DocketNumber: No. CV89-029143
Citation Numbers: 1992 Conn. Super. Ct. 5141
Judges: McGRATH, J.
Filed Date: 6/4/1992
Status: Non-Precedential
Modified Date: 7/5/2016
At issue are the motions for summary judgment of defendants Chilinsky and Leone. Those motions rely heavily upon testimony given in a previous action, Gaudet v. Safeco Insurance Company, (CV88 0259635).
The plaintiff filed a memorandum of law in opposition to Leone's motion for summary judgment on October 17, 1991, and in opposition to Chilinsky's motion on December 11, 1990.
The question facing this court is whether testimony from a prior hearing in a separate action, (Gaudet v. Safeco Insurance Company), is admissible for purposes of considering the motion for summary judgment. "Evidence of a witness' testimony at a prior proceeding may be received in a pending proceeding as an exception to the hearsay rule if certain requirements are met . . . [o]ne of the requirements . . . is that the witness whose testimony is sought be presently unavailable." Tait and LaPlante's Handbook of Connecticut Evidence, 2nd ed., 11.2.1-11.4.2 (1988). (Emphasis added). "Proof of unavailability is required and can be established by a showing of the witness' death, his mental CT Page 5142 incompetency, or his absence from the jurisdiction." Id., 11.4.2. (Emphasis added).
Since the fundamental requirement of unavailability has not even been put in issue, the testimony from the previous proceeding is inadmissible hearsay.

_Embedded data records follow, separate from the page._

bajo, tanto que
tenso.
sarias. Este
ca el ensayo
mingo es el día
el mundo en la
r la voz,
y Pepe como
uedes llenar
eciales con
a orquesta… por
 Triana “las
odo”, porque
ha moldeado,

It is further noted that the litigants in the present matter could have easily brought testimony which they deemed relevant before this court via affidavits. Practice Book 380 gives liberal opportunity for parties to a summary judgment motion to enter evidence via affidavit, and this opportunity has not been taken. See, e.g., Duhaime v. American Reserve Life Insurance Company,
The prior testimony is inadmissible hearsay and cannot be used for purposes of considering the motions for summary judgment. Accordingly, the motions are denied, since the movants have not put sufficient evidence forward to show that they are entitled to summary judgment.